The caveat however is that within all spaces, social distancing of 1.5m must also be applied between all patrons.

So as an example, a large hotel with a front bar, bistro, gaming room, function room and beer garden could feasibly and legally have 50 people in each of the indoor spaces and up to 500 in the beer garden, provided that social distancing is taken into account with the square meterage of each of these spaces. Employees are also included in these headcounts.

“It means that venues need to sit down and look at the square meterage of their entire venue, bearing in mind that staff are included in these numbers, and really come up with a model that meets the intent of the legislation,” explained Green.

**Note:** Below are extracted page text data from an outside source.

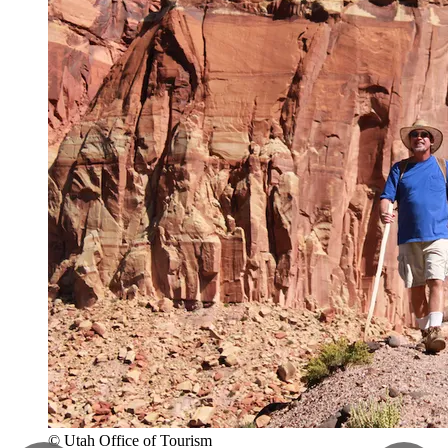
© Utah Office of Tourism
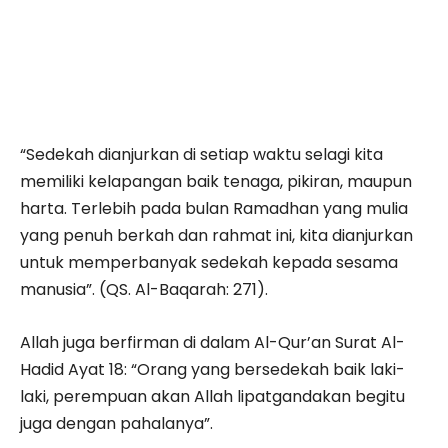
“Sedekah dianjurkan di setiap waktu selagi kita
memiliki kelapangan baik tenaga, pikiran, maupun
harta. Terlebih pada bulan Ramadhan yang mulia
yang penuh berkah dan rahmat ini, kita dianjurkan
untuk memperbanyak sedekah kepada sesama
manusia”. (QS. Al-Baqarah: 271).
Allah juga berfirman di dalam Al-Qur’an Surat Al-
Hadid Ayat 18: “Orang yang bersedekah baik laki-
laki, perempuan akan Allah lipatgandakan begitu
juga dengan pahalanya”.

“What we expect to see from venues is that they will modify the configuration of these spaces to ensure that social distancing is occurring. That may mean things such as moving tables further apart, shutting down machines to ensure there’s a 1.5m gap. Even in outdoor spaces that have a 500-patron maximum, social distancing needs to take place there as well.”

“A sustainable solution”

Green has no doubt that the coronavirus crisis will have “a devastating impact” on the industry, with many venues across the country forced to make very tough decisions to keep their businesses afloat.

“Across the country pubs directly employ 250,000 people. A large number of those are a casual workforce, and in terms of venue owners, we’ve got mum-and-dad owners right through to the very large corporations running multiple venues that are making some very hard decisions at the moment – they’re standing down staff, but we’ve also seen accommodation venues and pubs that are shutting their doors for now. We and government need to make sure that the pub industry survives out the other side of this.”

He says that the indoor ban is a sustainable solution from the government that allows venues to keep trading in some form, while keeping people safe – but only for as long as venues abide by the rules.

“Around the world there are many countries where they’ve closed bars and restaurants, and what we’ve seen from government is the intent to provide a model that will keep patrons and staff safe, while minimising the chances of this virus expanding. It’s important that all venues understand that their right to open is in fact a privilege, not a right, and can be shut down should the government think that venues aren’t taking this seriously.”

The AHA is currently seeking further clarification from government at both the state and federal levels on guidelines they expect to be issued later in the week.

“We will ensure that we are getting the most accurate information out to members  — and its important to members that they only consider accurate information – coming from industry associations and publications such as Australian Hotelier and TheShout.”